■ **WHAT NEEDS TO BE DONE**
Search the data for the string "checkbox" and gather each line it is in.

■ **INFORMATION**
##########

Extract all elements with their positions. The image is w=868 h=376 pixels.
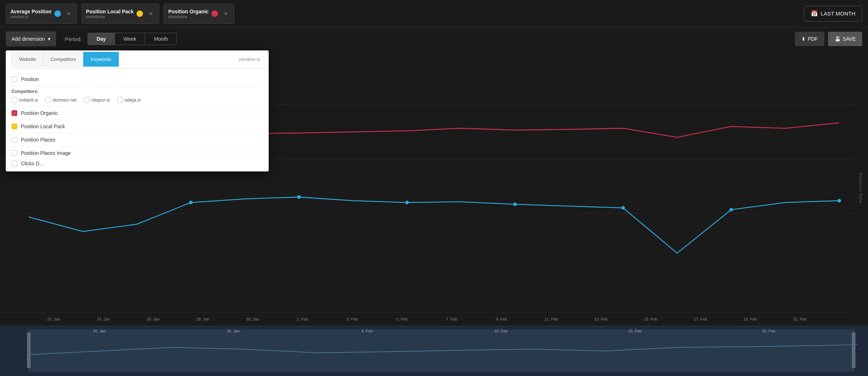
x-label-12: 15. Feb bbox=[626, 317, 676, 321]
chip-organic-title: Position Organic bbox=[168, 9, 209, 14]
timeline-label-2: 5. Feb bbox=[300, 329, 434, 333]
svg-rect-14 bbox=[852, 332, 855, 368]
dd-item-organic-label: Position Organic bbox=[21, 110, 58, 116]
checkbox-odeja[interactable] bbox=[117, 97, 123, 103]
dd-competitor-0: svilanit.si bbox=[12, 97, 38, 103]
dd-item-clicks-label: Clicks D... bbox=[21, 161, 44, 166]
chip-avg-position-dot bbox=[54, 10, 61, 17]
x-axis: 22. Jan 24. Jan 26. Jan 28. Jan 30. Jan … bbox=[0, 312, 854, 326]
period-tab-month[interactable]: Month bbox=[145, 33, 176, 45]
top-bar: Average Position zendom.si ✕ Position Lo… bbox=[0, 0, 868, 27]
chip-avg-position-subtitle: zendom.si bbox=[10, 14, 52, 19]
dd-item-places[interactable]: Position Places bbox=[12, 133, 263, 147]
save-icon: 💾 bbox=[835, 36, 841, 42]
dd-competitors-row: svilanit.si dormeo.net vitapur.si odeja.… bbox=[12, 95, 263, 107]
timeline-labels: 26. Jan 31. Jan 5. Feb 10. Feb 15. Feb 2… bbox=[0, 329, 868, 333]
calendar-icon: 📅 bbox=[811, 10, 818, 17]
chip-organic-dot bbox=[211, 10, 218, 17]
x-label-14: 19. Feb bbox=[725, 317, 775, 321]
download-icon: ⬇ bbox=[801, 36, 806, 42]
pdf-button[interactable]: ⬇ PDF bbox=[795, 32, 824, 46]
timeline-svg bbox=[0, 326, 868, 376]
timeline-label-4: 15. Feb bbox=[568, 329, 702, 333]
dd-tab-competitors[interactable]: Competitors bbox=[43, 52, 84, 67]
x-label-4: 30. Jan bbox=[228, 317, 278, 321]
last-month-button[interactable]: 📅 LAST MONTH bbox=[804, 6, 862, 22]
timeline-label-1: 31. Jan bbox=[166, 329, 300, 333]
checkbox-organic[interactable]: ✓ bbox=[12, 110, 17, 116]
x-label-2: 26. Jan bbox=[128, 317, 178, 321]
dd-item-places-image-label: Position Places Image bbox=[21, 150, 71, 156]
x-label-10: 11. Feb bbox=[526, 317, 576, 321]
x-label-8: 7. Feb bbox=[427, 317, 476, 321]
dd-competitor-2: vitapur.si bbox=[84, 97, 110, 103]
svg-point-6 bbox=[405, 201, 409, 204]
save-button[interactable]: 💾 SAVE bbox=[828, 32, 862, 46]
svg-point-4 bbox=[189, 201, 193, 204]
timeline-label-3: 10. Feb bbox=[434, 329, 568, 333]
svg-point-10 bbox=[837, 199, 841, 202]
competitor-vitapur: vitapur.si bbox=[91, 97, 110, 103]
checkbox-local-pack[interactable]: ✓ bbox=[12, 124, 17, 129]
x-label-3: 28. Jan bbox=[178, 317, 228, 321]
x-label-0: 22. Jan bbox=[29, 317, 79, 321]
checkbox-clicks[interactable] bbox=[12, 161, 17, 166]
chip-avg-position-title: Average Position bbox=[10, 9, 52, 14]
dd-item-organic[interactable]: ✓ Position Organic bbox=[12, 107, 263, 120]
period-label: Period: bbox=[65, 36, 82, 42]
dropdown-panel: Website Competitors Keywords zendom.si P… bbox=[6, 50, 269, 171]
x-label-6: 3. Feb bbox=[327, 317, 377, 321]
x-label-15: 21. Feb bbox=[775, 317, 825, 321]
add-dimension-label: Add dimension bbox=[12, 36, 45, 42]
chip-organic: Position Organic posteljnina ✕ bbox=[164, 4, 234, 24]
chip-local-pack-close[interactable]: ✕ bbox=[147, 10, 155, 17]
checkbox-svilanit[interactable] bbox=[12, 97, 17, 103]
checkbox-position[interactable] bbox=[12, 76, 17, 82]
pdf-label: PDF bbox=[808, 36, 818, 42]
competitor-svilanit: svilanit.si bbox=[19, 97, 38, 103]
svg-rect-12 bbox=[28, 330, 855, 372]
x-label-5: 1. Feb bbox=[278, 317, 327, 321]
chips-area: Average Position zendom.si ✕ Position Lo… bbox=[6, 4, 401, 24]
chevron-down-icon: ▾ bbox=[48, 36, 50, 42]
timeline-label-0: 26. Jan bbox=[32, 329, 166, 333]
dropdown-tabs: Website Competitors Keywords zendom.si bbox=[6, 50, 269, 68]
last-month-label: LAST MONTH bbox=[821, 10, 855, 17]
checkbox-places[interactable] bbox=[12, 137, 17, 143]
svg-rect-13 bbox=[27, 332, 31, 368]
dd-item-clicks[interactable]: Clicks D... bbox=[12, 160, 263, 167]
chip-avg-position: Average Position zendom.si ✕ bbox=[6, 4, 77, 24]
chip-local-pack-title: Position Local Pack bbox=[86, 9, 134, 14]
dd-item-position-label: Position bbox=[21, 76, 39, 82]
period-tab-day[interactable]: Day bbox=[88, 33, 115, 45]
chip-organic-subtitle: posteljnina bbox=[168, 14, 209, 19]
svg-point-5 bbox=[297, 195, 301, 199]
controls-row: Add dimension ▾ Period: Day Week Month ⬇… bbox=[0, 27, 868, 50]
dd-item-position[interactable]: Position bbox=[12, 73, 263, 86]
dd-competitor-1: dormeo.net bbox=[45, 97, 77, 103]
checkbox-places-image[interactable] bbox=[12, 150, 17, 156]
dd-competitors-label: Competitors: bbox=[12, 86, 263, 95]
dd-item-places-image[interactable]: Position Places Image bbox=[12, 147, 263, 160]
chip-avg-position-close[interactable]: ✕ bbox=[65, 10, 72, 17]
dd-item-local-pack[interactable]: ✓ Position Local Pack bbox=[12, 120, 263, 133]
analytics-label-text: Analytics Data bbox=[859, 173, 863, 203]
add-dimension-button[interactable]: Add dimension ▾ bbox=[6, 31, 56, 46]
dd-tab-keywords[interactable]: Keywords bbox=[83, 52, 119, 67]
svg-point-7 bbox=[513, 202, 517, 206]
chip-local-pack: Position Local Pack posteljnina ✕ bbox=[81, 4, 159, 24]
period-tabs: Day Week Month bbox=[88, 33, 177, 45]
dd-site-label: zendom.si bbox=[239, 57, 263, 62]
checkbox-dormeo[interactable] bbox=[45, 97, 51, 103]
checkbox-vitapur[interactable] bbox=[84, 97, 90, 103]
timeline-area: 26. Jan 31. Jan 5. Feb 10. Feb 15. Feb 2… bbox=[0, 326, 868, 376]
timeline-label-5: 20. Feb bbox=[702, 329, 836, 333]
right-buttons: ⬇ PDF 💾 SAVE bbox=[795, 32, 862, 46]
svg-point-8 bbox=[621, 206, 625, 210]
period-tab-week[interactable]: Week bbox=[115, 33, 146, 45]
chip-organic-close[interactable]: ✕ bbox=[222, 10, 229, 17]
x-label-7: 5. Feb bbox=[377, 317, 427, 321]
chip-local-pack-dot bbox=[137, 10, 143, 17]
dd-tab-website[interactable]: Website bbox=[12, 52, 44, 67]
analytics-label: Analytics Data bbox=[854, 50, 868, 326]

##########

■ **WRITTEN SOLUTION**
checkbox-odeja[interactable] bbox=[117, 97, 123, 103]
checkbox-organic[interactable]: ✓ bbox=[12, 110, 17, 116]
checkbox-local-pack[interactable]: ✓ bbox=[12, 124, 17, 129]
checkbox-clicks[interactable] bbox=[12, 161, 17, 166]
checkbox-svilanit[interactable] bbox=[12, 97, 17, 103]
checkbox-position[interactable] bbox=[12, 76, 17, 82]
checkbox-places[interactable] bbox=[12, 137, 17, 143]
checkbox-places-image[interactable] bbox=[12, 150, 17, 156]
checkbox-dormeo[interactable] bbox=[45, 97, 51, 103]
checkbox-vitapur[interactable] bbox=[84, 97, 90, 103]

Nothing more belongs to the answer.